:: Exercise ::
Write out the records word for word, with no pictures.
____ Source material
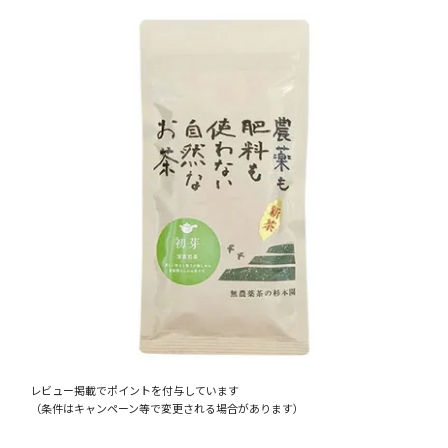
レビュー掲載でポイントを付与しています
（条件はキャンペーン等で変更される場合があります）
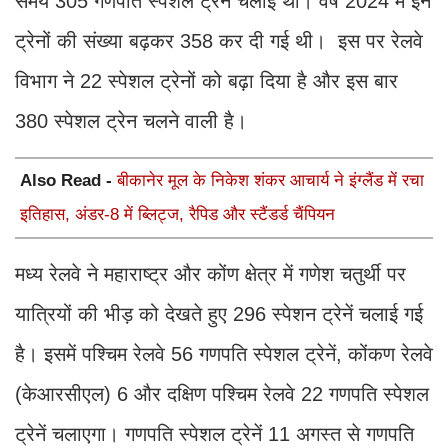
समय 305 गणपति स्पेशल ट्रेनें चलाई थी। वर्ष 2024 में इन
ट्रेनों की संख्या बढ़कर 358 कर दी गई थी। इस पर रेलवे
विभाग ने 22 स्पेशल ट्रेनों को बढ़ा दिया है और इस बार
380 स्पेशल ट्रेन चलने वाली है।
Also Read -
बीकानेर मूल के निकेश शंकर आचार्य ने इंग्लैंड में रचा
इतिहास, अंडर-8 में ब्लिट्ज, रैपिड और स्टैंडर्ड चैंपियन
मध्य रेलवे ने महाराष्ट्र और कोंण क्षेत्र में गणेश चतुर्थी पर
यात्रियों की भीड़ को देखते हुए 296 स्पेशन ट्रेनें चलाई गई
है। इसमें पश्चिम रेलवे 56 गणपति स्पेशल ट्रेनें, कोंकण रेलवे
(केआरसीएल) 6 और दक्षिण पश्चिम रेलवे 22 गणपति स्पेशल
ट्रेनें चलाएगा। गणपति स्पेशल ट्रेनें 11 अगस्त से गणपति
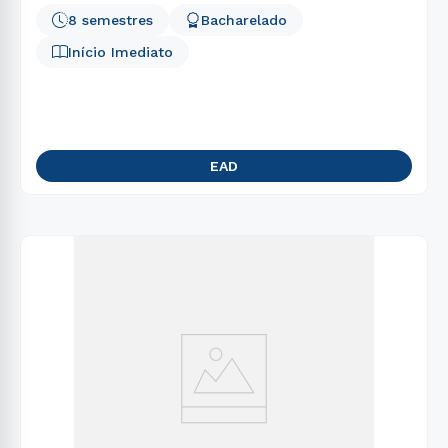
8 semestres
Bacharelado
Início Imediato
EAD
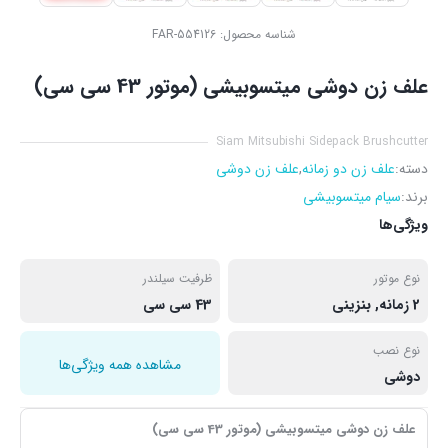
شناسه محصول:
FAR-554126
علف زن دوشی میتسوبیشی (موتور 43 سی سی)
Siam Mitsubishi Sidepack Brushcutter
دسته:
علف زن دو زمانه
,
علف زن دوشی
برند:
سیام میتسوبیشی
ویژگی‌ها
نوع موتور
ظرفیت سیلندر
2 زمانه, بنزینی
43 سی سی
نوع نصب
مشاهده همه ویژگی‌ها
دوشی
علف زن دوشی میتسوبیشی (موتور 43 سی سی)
________
:: Task answer ::
レビュー掲載でポイントを付与しています
（条件はキャンペーン等で変更される場合があります）
समय 305 गणपति स्पेशल ट्रेनें चलाई थी। वर्ष 2024 में इन
ट्रेनों की संख्या बढ़कर 358 कर दी गई थी। इस पर रेलवे
विभाग ने 22 स्पेशल ट्रेनों को बढ़ा दिया है और इस बार
380 स्पेशल ट्रेन चलने वाली है।
Also Read -
बीकानेर मूल के निकेश शंकर आचार्य ने इंग्लैंड में रचा
इतिहास, अंडर-8 में ब्लिट्ज, रैपिड और स्टैंडर्ड चैंपियन
मध्य रेलवे ने महाराष्ट्र और कोंण क्षेत्र में गणेश चतुर्थी पर
यात्रियों की भीड़ को देखते हुए 296 स्पेशन ट्रेनें चलाई गई
है। इसमें पश्चिम रेलवे 56 गणपति स्पेशल ट्रेनें, कोंकण रेलवे
(केआरसीएल) 6 और दक्षिण पश्चिम रेलवे 22 गणपति स्पेशल
ट्रेनें चलाएगा। गणपति स्पेशल ट्रेनें 11 अगस्त से गणपति
8 semestres
Bacharelado
Início Imediato
EAD
شناسه محصول:
FAR-554126
علف زن دوشی میتسوبیشی (موتور 43 سی سی)
Siam Mitsubishi Sidepack Brushcutter
دسته:
علف زن دو زمانه
,
علف زن دوشی
برند:
سیام میتسوبیشی
ویژگی‌ها
نوع موتور
ظرفیت سیلندر
2 زمانه, بنزینی
43 سی سی
نوع نصب
مشاهده همه ویژگی‌ها
دوشی
علف زن دوشی میتسوبیشی (موتور 43 سی سی)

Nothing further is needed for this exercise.